J.C-C : Le « matching numbers » est-il indispensable ?

R.M. : D’une part, le problème c’est qu’il y a beaucoup de faux « matching numbers ». Il est très facile de retaper des numéros. Je considère donc que ce n’est pas une fin en soi. Surtout pour les voitures de course. Il faut aussi intégrer les casses mécaniques de l’époque qui impliquaient un changement de moteur, ce n’est donc pas un problème.
 
D’autre part, les voitures étaient souvent accidentées et bien souvent, pour faciliter les passages en douane de l’époque, les numéros de châssis étaient modifiés. On gardait le même n° de châssis sur des châssis neufs simplement pour ne pas refaire un carnet ATA. Le fin du fin à mes yeux serait de dater véritablement les transformations ou réparations comme on le fait pour les œuvres d’art. Tant que les voitures n’étaient pas chères cela pouvait passer, aujourd’hui c’est différent car ce sont des prix de placement.
 
Les acheteurs vont s’intéresser à cette solution. On pourra dater les soudures et la métallurgie du châssis au carbone 14. Il y a aussi le cas des voitures qui courent en historique qui sont régulièrement refaites en raison d’accident ou de l’usure et sur lesquelles on change régulièrement des pièces métalliques. A la fin ces voitures ne ressemblent plus au modèle d’origine. Le juge de paix sera le moment où l’on pourra établir l’âge des métaux et des soudures.

 
J.C-C : Le Mans Classique, Chantilly, Nurburgring Classic, Rallye des Princesses, McLaren, Honda, Formule E, Haas F1, des pilotes, y a-t-il d’autres projets automobiles ?
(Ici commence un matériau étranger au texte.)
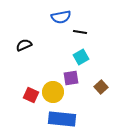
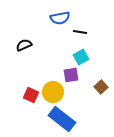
blue semicircle: moved 1 px left, 1 px down
purple square: moved 3 px up
blue rectangle: rotated 32 degrees clockwise
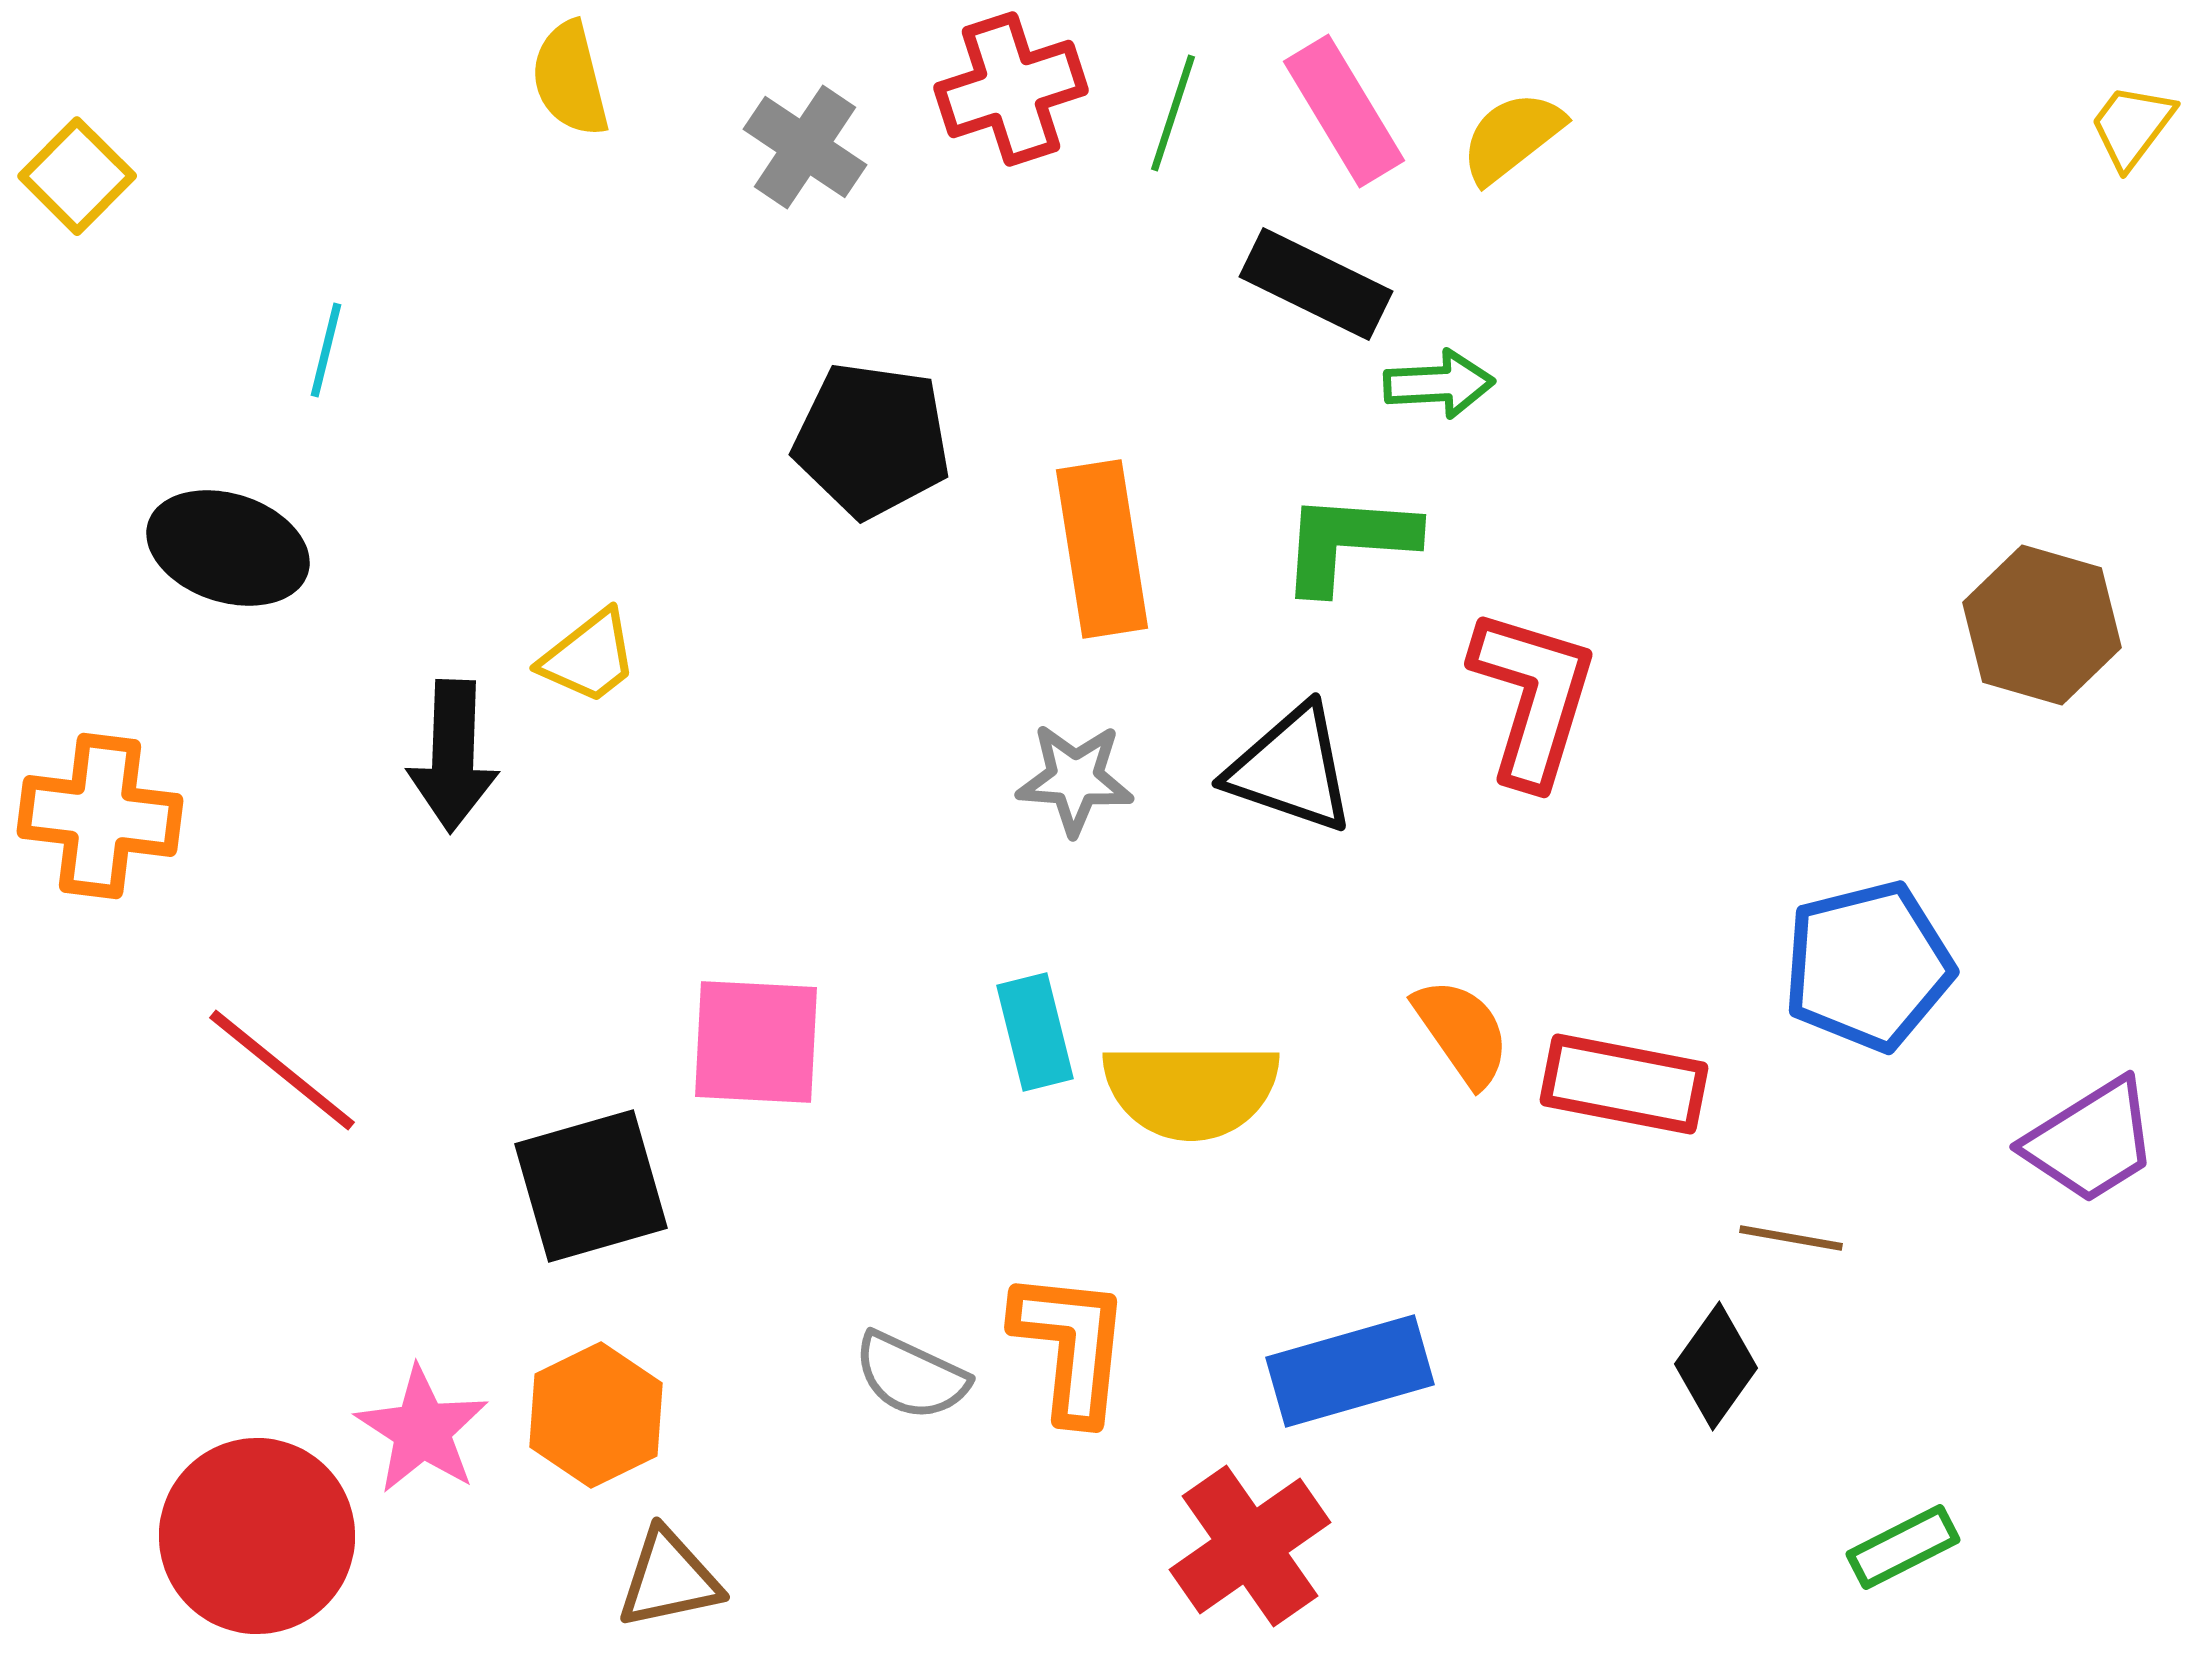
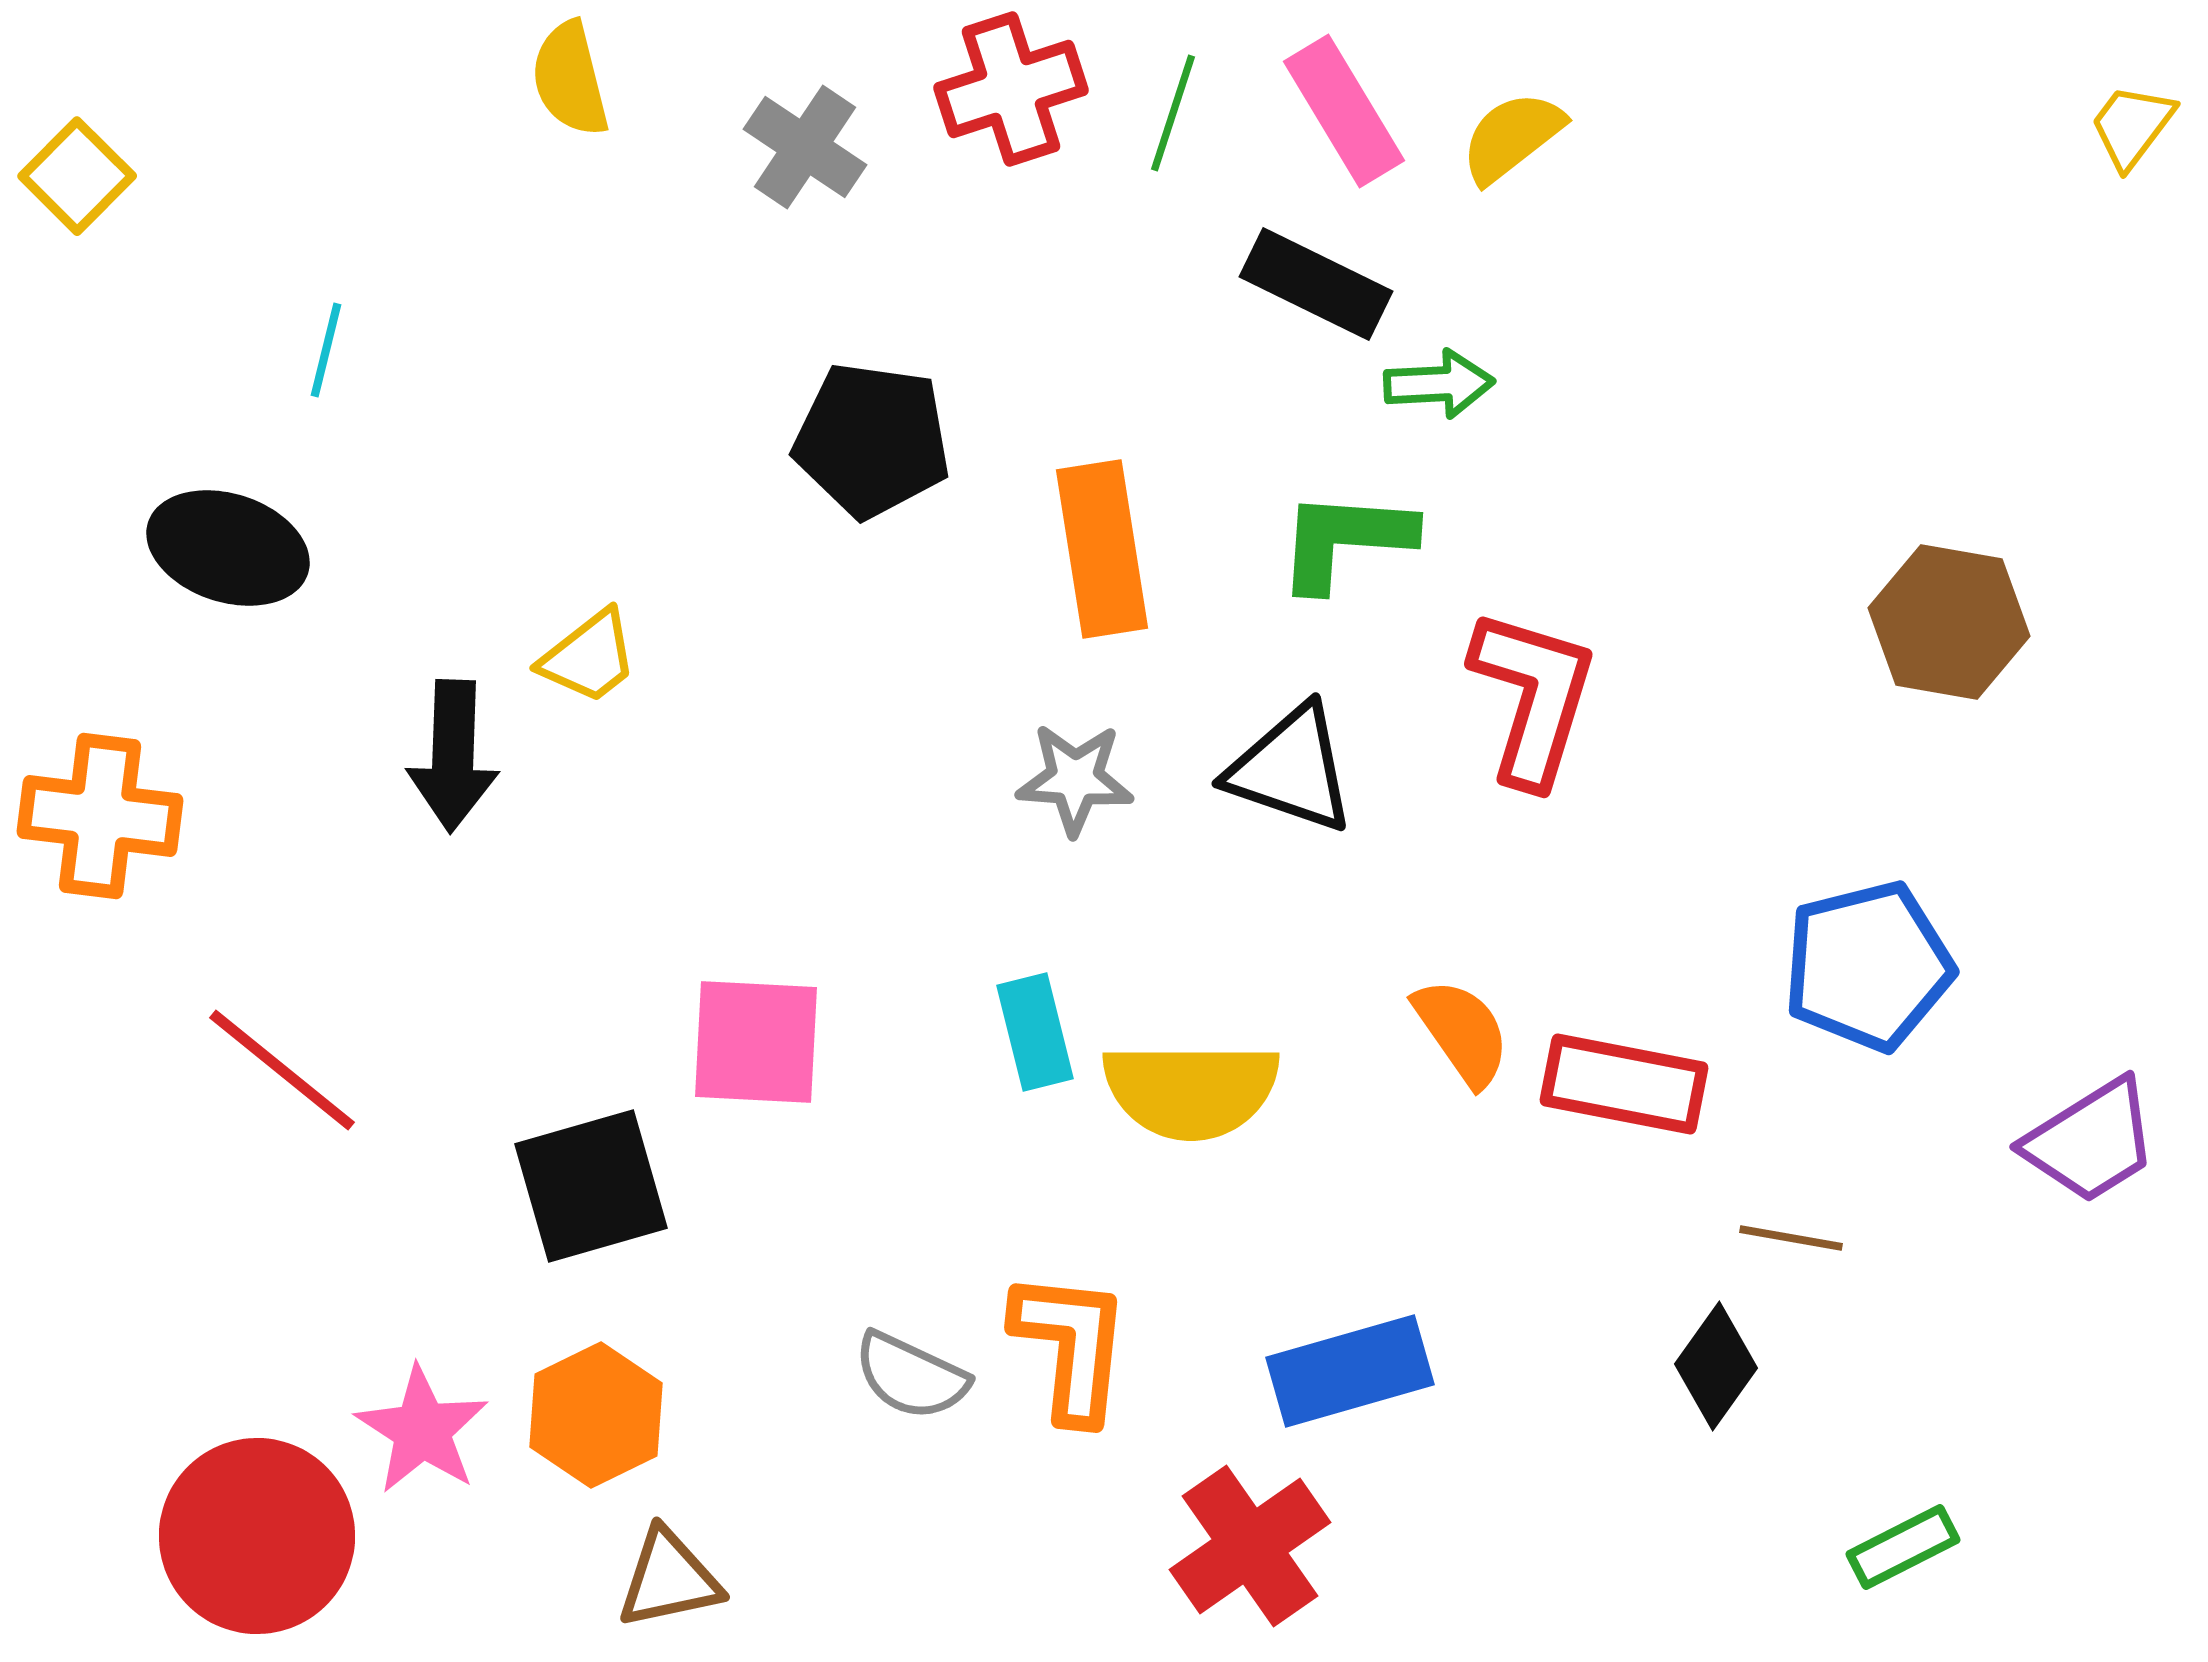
green L-shape at (1348, 542): moved 3 px left, 2 px up
brown hexagon at (2042, 625): moved 93 px left, 3 px up; rotated 6 degrees counterclockwise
R.M. : Il y a quelques années, je voulais ralentir un peu ces investissements mais je m’aperçois que 90% de mes clients sont des passionnés d’automobiles. Il y a une véritable interaction entre l’automobile et ma marque. Il y a une véritable passion et une réelle communication. Il n’y a rien d’artificiel dans cette communication.